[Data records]

▬▬▬▬▬▬

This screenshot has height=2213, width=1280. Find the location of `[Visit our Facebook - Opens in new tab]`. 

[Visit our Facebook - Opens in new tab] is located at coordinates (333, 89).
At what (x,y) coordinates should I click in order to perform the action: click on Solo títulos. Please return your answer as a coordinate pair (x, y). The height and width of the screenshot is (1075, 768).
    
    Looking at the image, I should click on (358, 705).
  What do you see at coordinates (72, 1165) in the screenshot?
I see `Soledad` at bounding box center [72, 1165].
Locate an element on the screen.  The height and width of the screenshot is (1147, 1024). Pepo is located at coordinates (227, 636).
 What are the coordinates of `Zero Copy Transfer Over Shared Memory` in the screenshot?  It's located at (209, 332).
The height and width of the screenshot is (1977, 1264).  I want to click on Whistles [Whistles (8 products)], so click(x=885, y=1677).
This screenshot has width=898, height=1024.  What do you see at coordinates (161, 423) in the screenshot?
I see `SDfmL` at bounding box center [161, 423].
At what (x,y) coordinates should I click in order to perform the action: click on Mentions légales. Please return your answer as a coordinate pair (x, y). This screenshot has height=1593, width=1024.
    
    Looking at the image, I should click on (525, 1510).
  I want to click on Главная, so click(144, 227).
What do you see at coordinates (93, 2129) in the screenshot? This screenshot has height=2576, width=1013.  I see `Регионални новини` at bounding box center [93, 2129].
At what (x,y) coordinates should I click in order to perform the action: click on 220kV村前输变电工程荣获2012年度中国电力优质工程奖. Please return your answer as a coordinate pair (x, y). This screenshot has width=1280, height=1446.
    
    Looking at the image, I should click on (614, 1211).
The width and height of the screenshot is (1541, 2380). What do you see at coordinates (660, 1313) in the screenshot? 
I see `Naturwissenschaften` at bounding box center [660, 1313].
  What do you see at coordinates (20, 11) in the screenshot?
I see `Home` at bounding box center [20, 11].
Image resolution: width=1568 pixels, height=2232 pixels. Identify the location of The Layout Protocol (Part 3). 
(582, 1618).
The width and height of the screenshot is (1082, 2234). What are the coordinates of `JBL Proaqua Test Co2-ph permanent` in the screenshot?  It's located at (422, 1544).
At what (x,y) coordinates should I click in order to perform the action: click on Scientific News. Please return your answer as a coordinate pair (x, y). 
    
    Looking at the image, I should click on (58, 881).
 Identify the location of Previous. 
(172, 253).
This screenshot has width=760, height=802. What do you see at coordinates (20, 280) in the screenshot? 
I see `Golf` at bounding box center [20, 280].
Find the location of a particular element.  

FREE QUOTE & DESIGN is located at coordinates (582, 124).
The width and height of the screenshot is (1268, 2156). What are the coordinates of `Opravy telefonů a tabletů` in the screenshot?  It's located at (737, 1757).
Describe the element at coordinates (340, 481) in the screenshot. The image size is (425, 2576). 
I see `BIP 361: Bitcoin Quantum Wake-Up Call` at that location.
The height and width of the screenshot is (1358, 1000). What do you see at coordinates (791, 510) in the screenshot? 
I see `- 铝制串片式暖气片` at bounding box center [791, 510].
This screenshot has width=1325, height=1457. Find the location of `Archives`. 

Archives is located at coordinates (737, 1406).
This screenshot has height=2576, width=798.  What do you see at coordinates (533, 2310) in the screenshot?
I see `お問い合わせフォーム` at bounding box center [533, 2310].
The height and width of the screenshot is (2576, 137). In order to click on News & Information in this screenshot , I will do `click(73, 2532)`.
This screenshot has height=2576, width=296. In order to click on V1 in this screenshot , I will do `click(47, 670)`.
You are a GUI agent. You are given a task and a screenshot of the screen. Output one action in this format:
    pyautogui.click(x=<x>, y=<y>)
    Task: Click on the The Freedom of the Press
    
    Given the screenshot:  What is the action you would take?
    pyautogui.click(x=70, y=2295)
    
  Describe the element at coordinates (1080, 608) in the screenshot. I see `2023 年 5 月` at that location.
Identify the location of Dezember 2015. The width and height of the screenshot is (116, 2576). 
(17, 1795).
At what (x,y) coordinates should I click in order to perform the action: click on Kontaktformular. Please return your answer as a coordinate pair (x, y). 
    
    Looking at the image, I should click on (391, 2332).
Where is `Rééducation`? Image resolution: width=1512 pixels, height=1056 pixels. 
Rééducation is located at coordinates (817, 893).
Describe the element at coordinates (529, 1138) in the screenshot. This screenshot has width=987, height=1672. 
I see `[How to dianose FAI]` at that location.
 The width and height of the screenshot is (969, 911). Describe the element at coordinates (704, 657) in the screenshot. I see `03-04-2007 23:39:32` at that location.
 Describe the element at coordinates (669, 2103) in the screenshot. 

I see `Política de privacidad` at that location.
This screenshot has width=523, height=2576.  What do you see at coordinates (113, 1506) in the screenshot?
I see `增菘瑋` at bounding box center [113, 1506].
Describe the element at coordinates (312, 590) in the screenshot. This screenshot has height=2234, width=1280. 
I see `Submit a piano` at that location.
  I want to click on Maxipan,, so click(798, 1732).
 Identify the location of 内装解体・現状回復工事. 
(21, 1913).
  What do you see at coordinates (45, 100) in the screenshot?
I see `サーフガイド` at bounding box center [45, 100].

▬▬▬▬▬▬

**Exercise goal**
Whenever the string "will" turns up in a line above, copy that line out.

**Written solution**
The height and width of the screenshot is (2576, 137). In order to click on News & Information in this screenshot , I will do `click(73, 2532)`.
This screenshot has height=2576, width=296. In order to click on V1 in this screenshot , I will do `click(47, 670)`.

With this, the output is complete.